● **Exercise details**
Exclude images; transcribe the rest of the data exactly.

Input data Start Marker

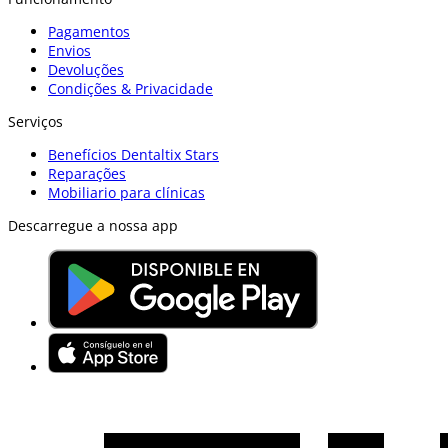
Pagamentos
Envios
Devoluções
Condições & Privacidade
Serviços
Benefícios Dentaltix Stars
Reparações
Mobiliario para clínicas
Descarregue a nossa app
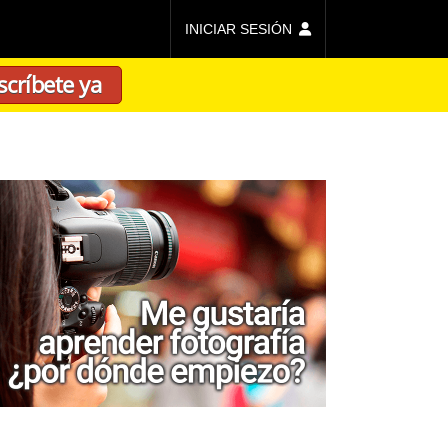
INICIAR SESIÓN
scríbete ya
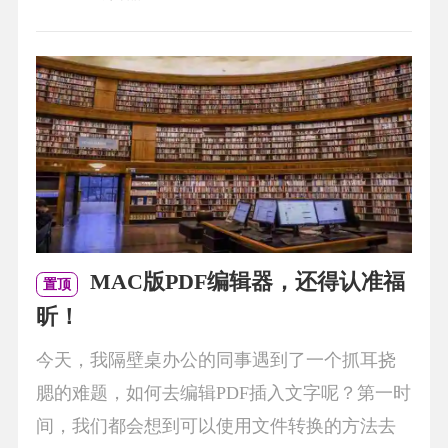
MAC版PDF编辑器，还得认准福
置顶
昕！
今天，我隔壁桌办公的同事遇到了一个抓耳挠
腮的难题，如何去编辑PDF插入文字呢？第一时
间，我们都会想到可以使用文件转换的方法去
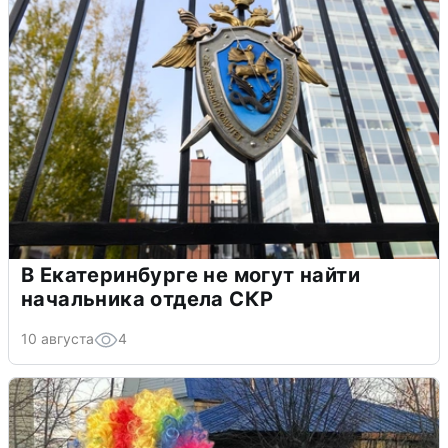
В Екатеринбурге не могут найти
начальника отдела СКР
10 августа
4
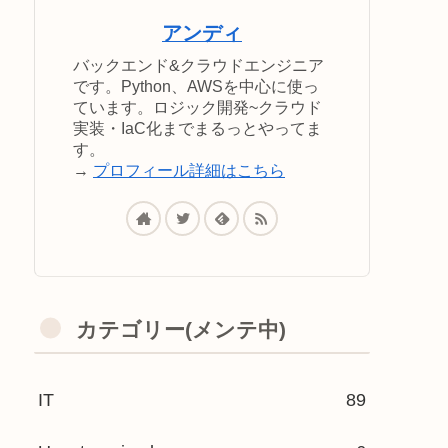
アンディ
バックエンド&クラウドエンジニア
です。Python、AWSを中心に使っ
ています。ロジック開発~クラウド
実装・IaC化までまるっとやってま
す。
→
プロフィール詳細はこちら
カテゴリー(メンテ中)
IT
89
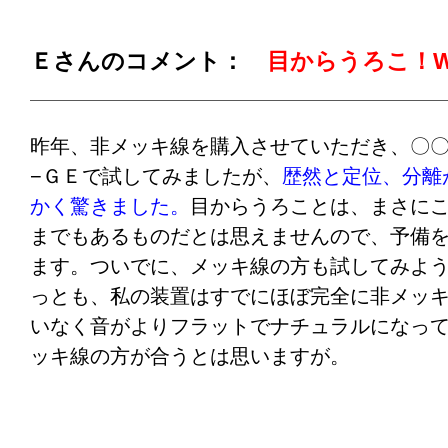
かにきれいに立たせるかに心血を注いでいる
て、何かワクワクしますね。しかし、こんな
は金製のフルートと銀製のフルートを持って
が良くなるものかねえ。プロケーブルさんに
Ｅさんのコメント：
目からうろこ！
い分けをしているとのことです。ジャン・ピ
なしなので、今日の結果によっては一度くら
金製、オーレル・ニコレは銀製のフルートだ
てやりたいな。
１軍の装置では金製のフルートと銀製のフル
昨年、非メッキ線を購入させていただき、〇
っきり表現できていると感心しきりでした。
さて準備終了。針を乗っけてっと。
あれっ？
−ＧＥで試してみましたが、
歴然と定位、分離
聞き分けられるステレオは初めてだと言って
ンネルのままだったかな？？？あれ？？ 〇
かく驚きました。
目からうろことは、まさに
た。
ぞ。えぇ〜！！〇〇トフォンの音がしなくな
までもあるものだとは思えませんので、予備
性的でおしとやかな音はどこへ行ったの？Ｄ
ます。ついでに、メッキ線の方も試してみよ
帰る前に、小生の愛機でカラオケＣＤをかけ
同じ音じゃないの。これは。
っとも、私の装置はすでにほぼ完全に非メッ
てくれましたが、まるで本物のオーケストラ
いなく音がよりフラットでナチュラルになっ
うと言って、ご機嫌で何曲も演奏してくれま
うわ〜！ミロのビーナスがダビデに変わっち
ッキ線の方が合うとは思いますが。
こえなかった音がスピーカーからびんびん飛
秘密は簡単。２００Ｖ電源とクラウンＤ−４５
ん張り倒されそう・・・もうだめ、どてっ！
としたアナログケーブル、そしてＷＥのＳＰ
ました。（プロケーブルさんの声）○○さん、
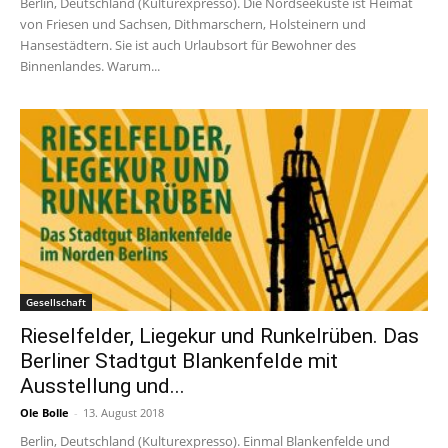
Berlin, Deutschland (Kulturexpresso). Die Nordseeküste ist Heimat
von Friesen und Sachsen, Dithmarschern, Holsteinern und
Hansestädtern. Sie ist auch Urlaubsort für Bewohner des
Binnenlandes. Warum...
Gesellschaft
Rieselfelder, Liegekur und Runkelrüben. Das
Berliner Stadtgut Blankenfelde mit
Ausstellung und...
Ole Bolle
-
13. August 2018
Berlin, Deutschland (Kulturexpresso). Einmal Blankenfelde und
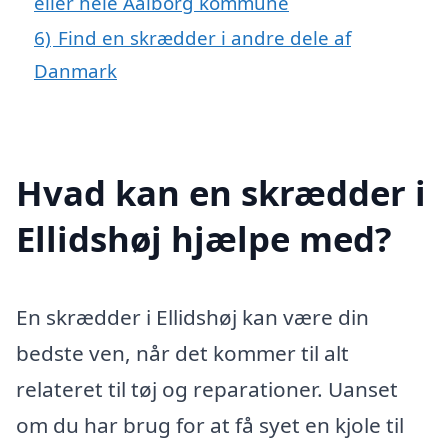
eller hele Aalborg kommune
6)
Find en skrædder i andre dele af
Danmark
Hvad kan en skrædder i
Ellidshøj hjælpe med?
En skrædder i Ellidshøj kan være din
bedste ven, når det kommer til alt
relateret til tøj og reparationer. Uanset
om du har brug for at få syet en kjole til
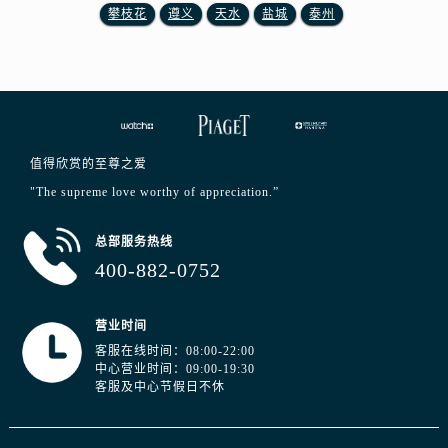
攀枝花
遵义
天水
盐城
泰州
值得欣赏的至尊之爱
"The supreme love worthy of appreciation.”
总部服务热线
400-882-0752
营业时间
客服在线时间：08:00-22:00
中心营业时间：09:00-19:30
客服及中心节假日不休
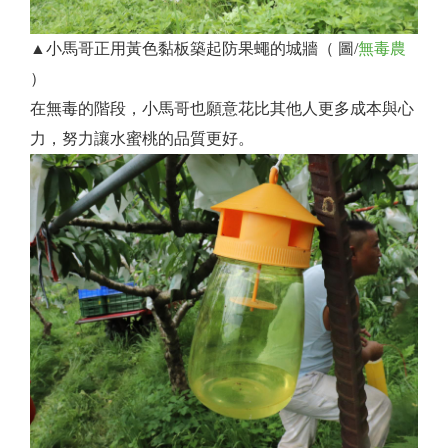
▲小馬哥正用黃色黏板築起防果蠅的城牆（ 圖/
無毒農
）
在無毒的階段，小馬哥也願意花比其他人更多成本與心
力，努力讓水蜜桃的品質更好。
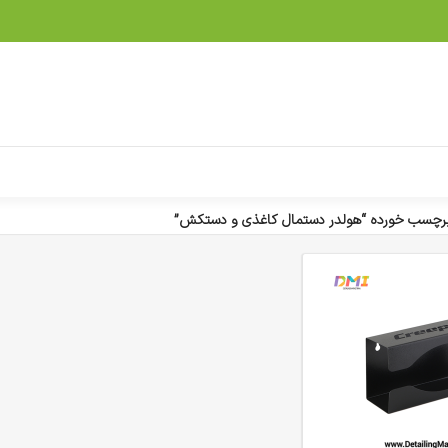
رچسب خورده “هولدر دستمال کاغذی و دستکش”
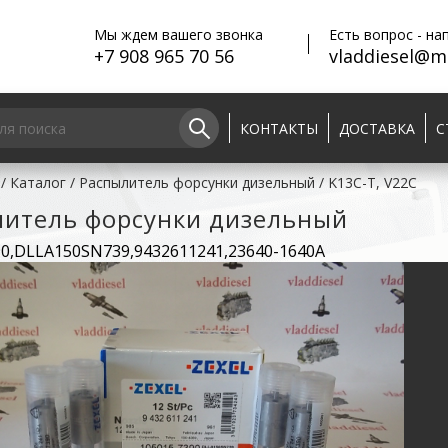
Мы ждем вашего звонка
Есть вопрос - на
+7 908 965 70 56
vladdiesel@ma
КОНТАКТЫ
ДОСТАВКА
С
/
Каталог
/
Распылитель форсунки дизельный
/
K13C-T, V22C
литель форсунки дизельный
90,DLLA150SN739,9432611241,23640-1640A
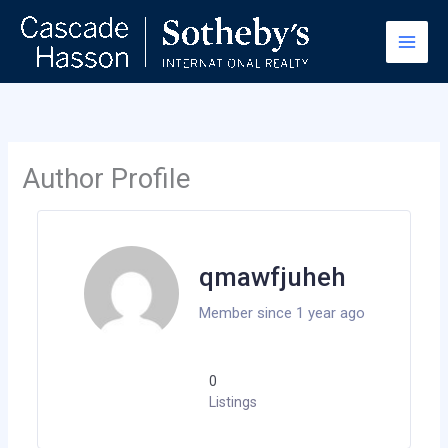
Skip
to
content
Author Profile
qmawfjuheh
Member since 1 year ago
0
Listings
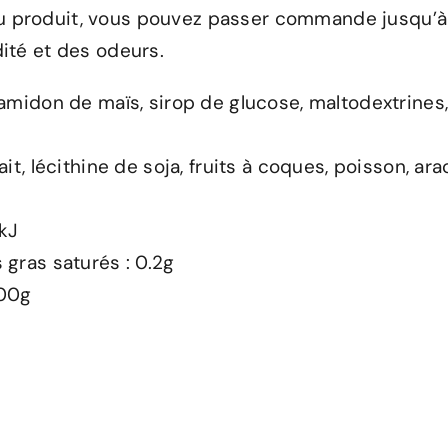
du produit, vous pouvez passer commande jusqu’à 
dité et des odeurs.
 amidon de maïs, sirop de glucose, maltodextrines, 
it, lécithine de soja, fruits à coques, poisson, ar
5kJ
 gras saturés : 0.2g
.00g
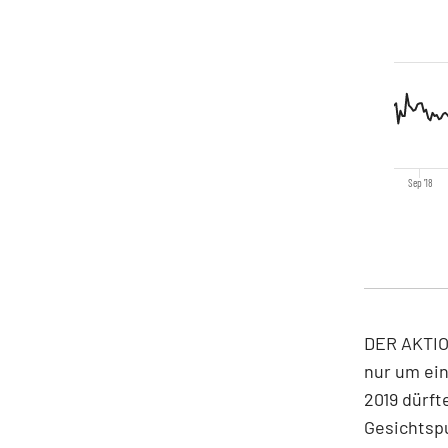
Sep '18
DER AKTION
nur um ei
2019 dürft
Gesichtspu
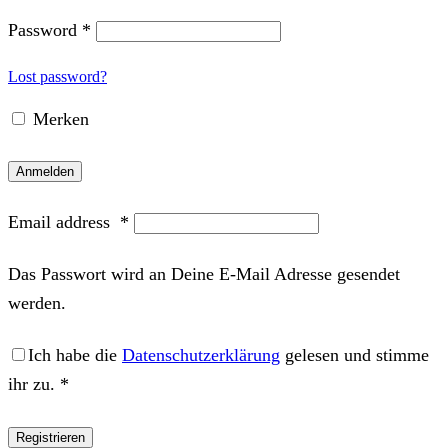
Password
*
Lost password?
Merken
Anmelden
Email address
*
Das Passwort wird an Deine E-Mail Adresse gesendet
werden.
Ich habe die
Datenschutzerklärung
gelesen und stimme
ihr zu.
*
Registrieren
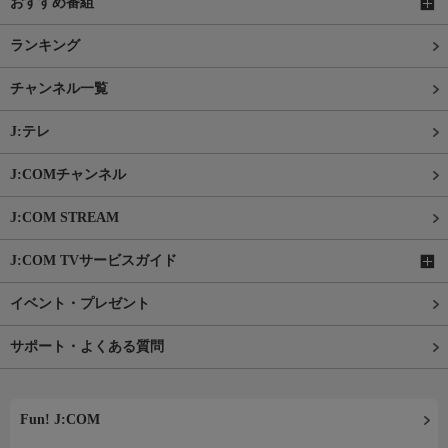
おすすめ番組
ランキング
チャンネル一覧
J:テレ
J:COMチャンネル
J:COM STREAM
J:COM TVサービスガイド
イベント・プレゼント
サポート・よくある質問
Fun! J:COM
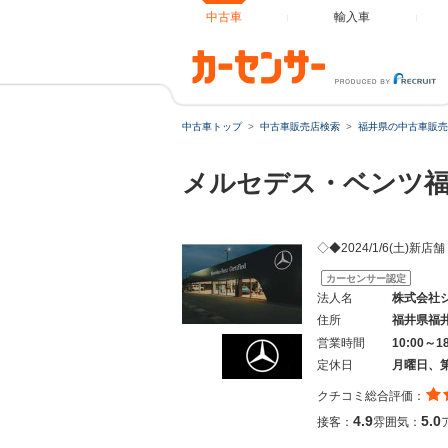
中古車
輸入車
中古車トップ
中古車販売店検索
福井県の中古車販売
メルセデス・ベンツ
◇◆2024/1/6(土)新
カーセンサー認定
法人名
株式会社
住所
福井県福
営業時間
10:00～1
定休日
月曜日、
クチコミ総合評価：
4.9
5.0
接客：
雰囲気：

Input data End Marker

● **Worked solution**
Pagamentos
Envios
Devoluções
Condições & Privacidade
Serviços
Benefícios Dentaltix Stars
Reparações
Mobiliario para clínicas
Descarregue a nossa app
INICIAR SESIÓN
scríbete ya
MAC版PDF编辑器，还得认准福
置顶
昕！
今天，我隔壁桌办公的同事遇到了一个抓耳挠
腮的难题，如何去编辑PDF插入文字呢？第一时
间，我们都会想到可以使用文件转换的方法去
В Екатеринбурге не могут найти
начальника отдела СКР
10 августа
4
アンディ
バックエンド&クラウドエンジニア
です。Python、AWSを中心に使っ
ています。ロジック開発~クラウド
実装・IaC化までまるっとやってま
す。
→
プロフィール詳細はこちら
カテゴリー(メンテ中)
IT
89
かにきれいに立たせるかに心血を注いでいる
て、何かワクワクしますね。しかし、こんな
は金製のフルートと銀製のフルートを持って
が良くなるものかねえ。プロケーブルさんに
Ｅさんのコメント：
目からうろこ！
い分けをしているとのことです。ジャン・ピ
なしなので、今日の結果によっては一度くら
金製、オーレル・ニコレは銀製のフルートだ
てやりたいな。
１軍の装置では金製のフルートと銀製のフル
昨年、非メッキ線を購入させていただき、〇
っきり表現できていると感心しきりでした。
さて準備終了。針を乗っけてっと。
あれっ？
−ＧＥで試してみましたが、
歴然と定位、分離
聞き分けられるステレオは初めてだと言って
ンネルのままだったかな？？？あれ？？ 〇
かく驚きました。
目からうろことは、まさに
た。
ぞ。えぇ〜！！〇〇トフォンの音がしなくな
までもあるものだとは思えませんので、予備
性的でおしとやかな音はどこへ行ったの？Ｄ
ます。ついでに、メッキ線の方も試してみよ
帰る前に、小生の愛機でカラオケＣＤをかけ
同じ音じゃないの。これは。
っとも、私の装置はすでにほぼ完全に非メッ
てくれましたが、まるで本物のオーケストラ
いなく音がよりフラットでナチュラルになっ
うと言って、ご機嫌で何曲も演奏してくれま
うわ〜！ミロのビーナスがダビデに変わっち
ッキ線の方が合うとは思いますが。
こえなかった音がスピーカーからびんびん飛
秘密は簡単。２００Ｖ電源とクラウンＤ−４５
ん張り倒されそう・・・もうだめ、どてっ！
としたアナログケーブル、そしてＷＥのＳＰ
ました。（プロケーブルさんの声）○○さん、
Berlin, Deutschland (Kulturexpresso). Die Nordseeküste ist Heimat
von Friesen und Sachsen, Dithmarschern, Holsteinern und
Hansestädtern. Sie ist auch Urlaubsort für Bewohner des
Binnenlandes. Warum...
Gesellschaft
Rieselfelder, Liegekur und Runkelrüben. Das
Berliner Stadtgut Blankenfelde mit
Ausstellung und...
Ole Bolle
-
13. August 2018
Berlin, Deutschland (Kulturexpresso). Einmal Blankenfelde und
eller hele Aalborg kommune
6)
Find en skrædder i andre dele af
Danmark
Hvad kan en skrædder i
Ellidshøj hjælpe med?
En skrædder i Ellidshøj kan være din
bedste ven, når det kommer til alt
relateret til tøj og reparationer. Uanset
om du har brug for at få syet en kjole til
攀枝花
遵义
天水
盐城
泰州
值得欣赏的至尊之爱
"The supreme love worthy of appreciation.”
总部服务热线
400-882-0752
营业时间
客服在线时间：08:00-22:00
中心营业时间：09:00-19:30
客服及中心节假日不休
▲小馬哥正用黃色黏板築起防果蠅的城牆（ 圖/
無毒農
）
在無毒的階段，小馬哥也願意花比其他人更多成本與心
力，努力讓水蜜桃的品質更好。
رچسب خورده “هولدر دستمال کاغذی و دستکش”
Мы ждем вашего звонка
Есть вопрос - на
+7 908 965 70 56
vladdiesel@ma
КОНТАКТЫ
ДОСТАВКА
С
/
Каталог
/
Распылитель форсунки дизельный
/
K13C-T, V22C
литель форсунки дизельный
90,DLLA150SN739,9432611241,23640-1640A
Skip
to
content
Author Profile
qmawfjuheh
Member since 1 year ago
0
Listings
du produit, vous pouvez passer commande jusqu’à 
dité et des odeurs.
 amidon de maïs, sirop de glucose, maltodextrines, 
it, lécithine de soja, fruits à coques, poisson, ar
5kJ
 gras saturés : 0.2g
.00g
Sep '18
DER AKTION
nur um ei
2019 dürft
Gesichtspu
Password
*
Lost password?
Merken
Anmelden
Email address
*
Das Passwort wird an Deine E-Mail Adresse gesendet
werden.
Ich habe die
Datenschutzerklärung
gelesen und stimme
ihr zu.
*
Registrieren
おすすめ番組
ランキング
チャンネル一覧
J:テレ
J:COMチャンネル
J:COM STREAM
J:COM TVサービスガイド
イベント・プレゼント
サポート・よくある質問
Fun! J:COM
中古車
輸入車
中古車トップ
中古車販売店検索
福井県の中古車販売
メルセデス・ベンツ
◇◆2024/1/6(土)新
カーセンサー認定
法人名
株式会社
住所
福井県福
営業時間
10:00～1
定休日
月曜日、
クチコミ総合評価：
4.9
5.0
接客：
雰囲気：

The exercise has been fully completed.